The murder of journalist Ajuricaba Monassa near Rio de Janeiro in July and a bid to kill a community radio presenter in May continued the violence against local media. Threats and censorship of media outlets accompanied the general election campaign in October.
Freelance journalist Ajuricaba Monassa de Paula, 73, was beaten to death by town councillor Osvaldo Vivas in Guapirimim (Rio de Janeiro state) on 24 July because he had reported on financial irregularities in the town government. Community radio presenter Camelo Luis de Sá escaped an attempt by the mayor’s son in the northeastern town of Quiterianópolis to shoot him dead while he was on the air in May.
The risk of reprisal is still high in the country’s media, especially for local radio stations and papers. Maria Mazzei, of the daily O Dia, had to go into hiding in late August for revealing a racket in corpses by organised crime in the Rio area. Local police and courts often react slowly and police are sometimes themselves involved in threats and efforts to intimidate. A complaint filed on 7 June by environmentalist Vilmar Berna, editor of Jornal do Meio Ambiente, in Niterói (Rio de Janeiro state), after repeated death threats was not dealt with for more than a month and only after the national daily A Folha de São Paulo carried an article about the case.
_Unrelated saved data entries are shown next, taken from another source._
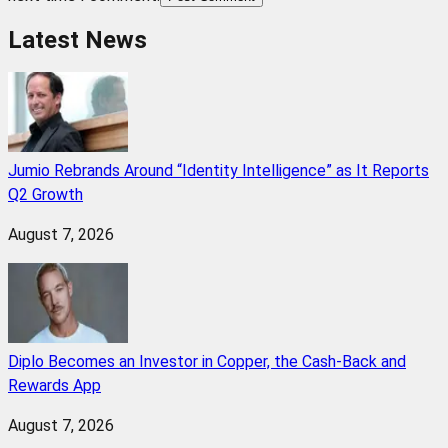
Latest News
Jumio Rebrands Around “Identity Intelligence” as It Reports
Q2 Growth
August 7, 2026
Diplo Becomes an Investor in Copper, the Cash-Back and
Rewards App
August 7, 2026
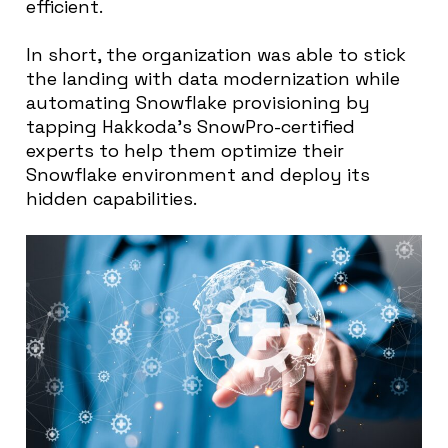
efficient.
In short, the organization was able to stick
the landing with data modernization while
automating Snowflake provisioning by
tapping Hakkoda’s SnowPro-certified
experts to help them optimize their
Snowflake environment and deploy its
hidden capabilities.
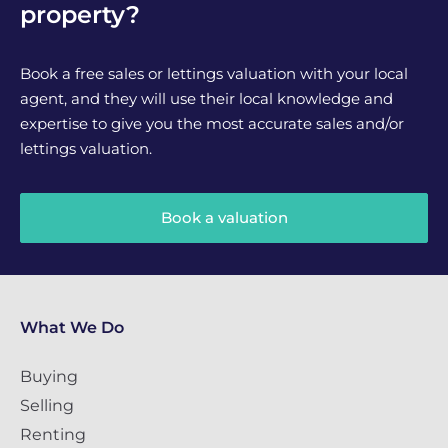
property?
Book a free sales or lettings valuation with your local
agent, and they will use their local knowledge and
expertise to give you the most accurate sales and/or
lettings valuation.
Book a valuation
What We Do
Buying
Selling
Renting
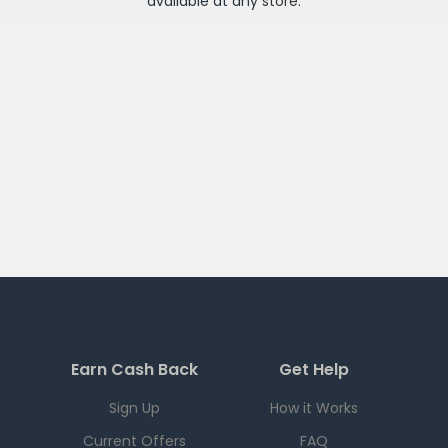
available at any
store
.
Earn Cash Back
Get Help
Sign Up
How it Works
Current Offers
FAQ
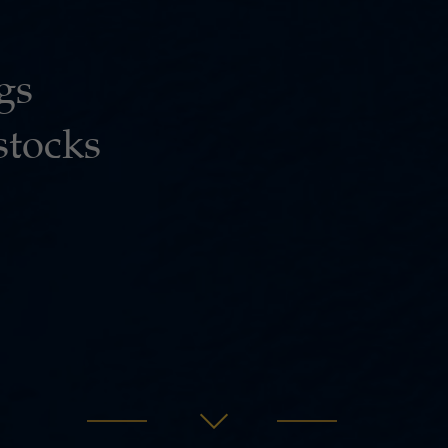
gs
stocks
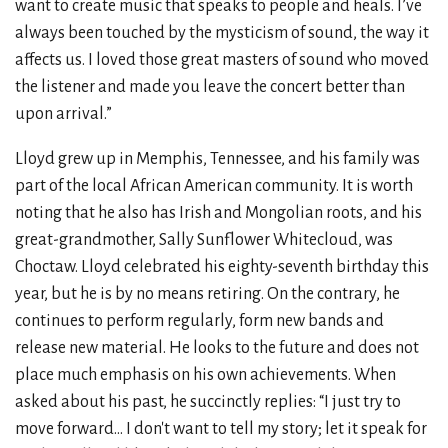
want to create music that speaks to people and heals. I’ve
always been touched by the mysticism of sound, the way it
affects us. I loved those great masters of sound who moved
the listener and made you leave the concert better than
upon arrival.”
Lloyd grew up in Memphis, Tennessee, and his family was
part of the local African American community. It is worth
noting that he also has Irish and Mongolian roots, and his
great-grandmother, Sally Sunflower Whitecloud, was
Choctaw. Lloyd celebrated his eighty-seventh birthday this
year, but he is by no means retiring. On the contrary, he
continues to perform regularly, form new bands and
release new material. He looks to the future and does not
place much emphasis on his own achievements. When
asked about his past, he succinctly replies: “I just try to
move forward... I don't want to tell my story; let it speak for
Three heavily-armed and hooded men broke into the newsroom of the São Paulo daily Imprensa Livre, roughed up seven staff members and burned 3,000 copies of the May 18 issue which contained an article about the riots in the city sparked by the criminal group First Commando of the City (PCC). About 40 cases of threats and physical attacks and the ransacking of four media offices were recorded during the year.
A turbulent campaign
The national press was also involved in a scandal just before the October general elections, when Gedimar Passos, an activist of outgoing President Luiz Ignacio “Lula” da Silva’s Labour Party, was arrested on 15 September in a São Paulo hotel with a briefcase containing €600,000, which was to be used to buy a compromising file about the opposition Social Democratic Party (PSDB) and its leader, Geraldo Alckmin, who was beaten by Lula at the 29 October election.
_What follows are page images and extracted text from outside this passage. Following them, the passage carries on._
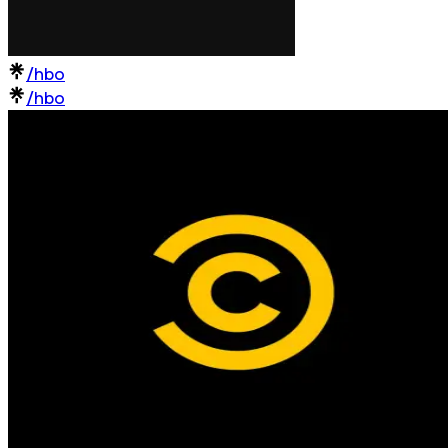
/hbo
/hbo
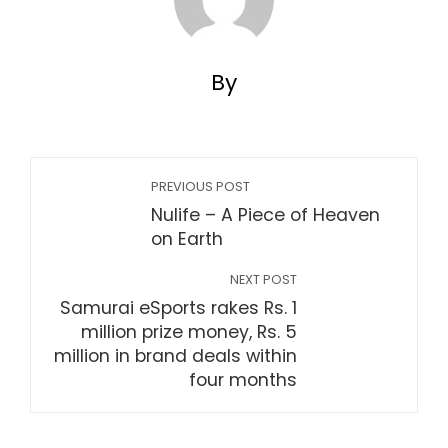
By
PREVIOUS POST
Nulife – A Piece of Heaven
on Earth
NEXT POST
Samurai eSports rakes Rs. 1
million prize money, Rs. 5
million in brand deals within
four months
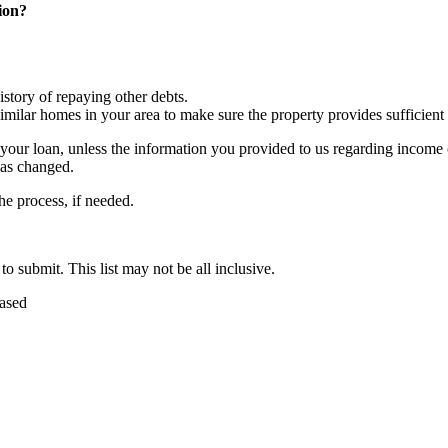
ion?
story of repaying other debts.
ilar homes in your area to make sure the property provides sufficient c
e your loan, unless the information you provided to us regarding income 
has changed.
he process, if needed.
 submit. This list may not be all inclusive.
hased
Two days after this second round of the presidential vote, three journalists of the weekly Veja were summoned by federal police in São Paulo and pressured to reveal their sources in the matter. The daily A Folha de São Paulo said on 8 November that phones in its Brasilia offices were being tapped by federal police as part of the scandal over the file. Police wanted to know which journalists had had the slightest contact with Passos.
The election campaign also hit local journalists. Diario de Marilia, based in Marilia (São Paulo state) was physically attacked on 1 October by supporters of former mayor Abelardo Camarinha and his son, a local deputy. The two were already suspected of organising an arson attack on the paper’s offices on 8 September 2005. Between August and October 2006, regional and federal election authorities gave in to demands by candidates for senator, deputy or governor to ban publication or seize material from media outlets or news websites in the states of Amapá, Minas Gerais, Paraná and the Federal District.
Despite these obstacles and the continuance of the 1967 press law inherited from the military dictatorship that allows imprisonment for media offences, the federal government promised to respect freedom of expression. President Lula signed the Inter American Press Association’s Declaration of Chapultepec on press freedom on 3 May. He vetoed on 26 July a proposed law to regulate journalism by requiring journalists to have a diploma and belong to a journalism institute. The issue has divided the country’s media and the two highest federal courts disagree on the diploma requirement. The High Court on 8 November voted for it and the Federal Supreme Court, which is above it, unanimously rejected it two weeks later.
A worrying precedent
Brazil’s blogosphere was furious at the closure of the blog “Repiquete no meio do mundo." Federal justice officials had ordered the editor of the blog on 17 August to remove a cartoon of a senate candidate. The blog’s Brazilian host, UOL, then decided of its own accord to shut down the blog, a worrying precedent because it may encourage local Internet service providers to censor online publications regardless of a court decision.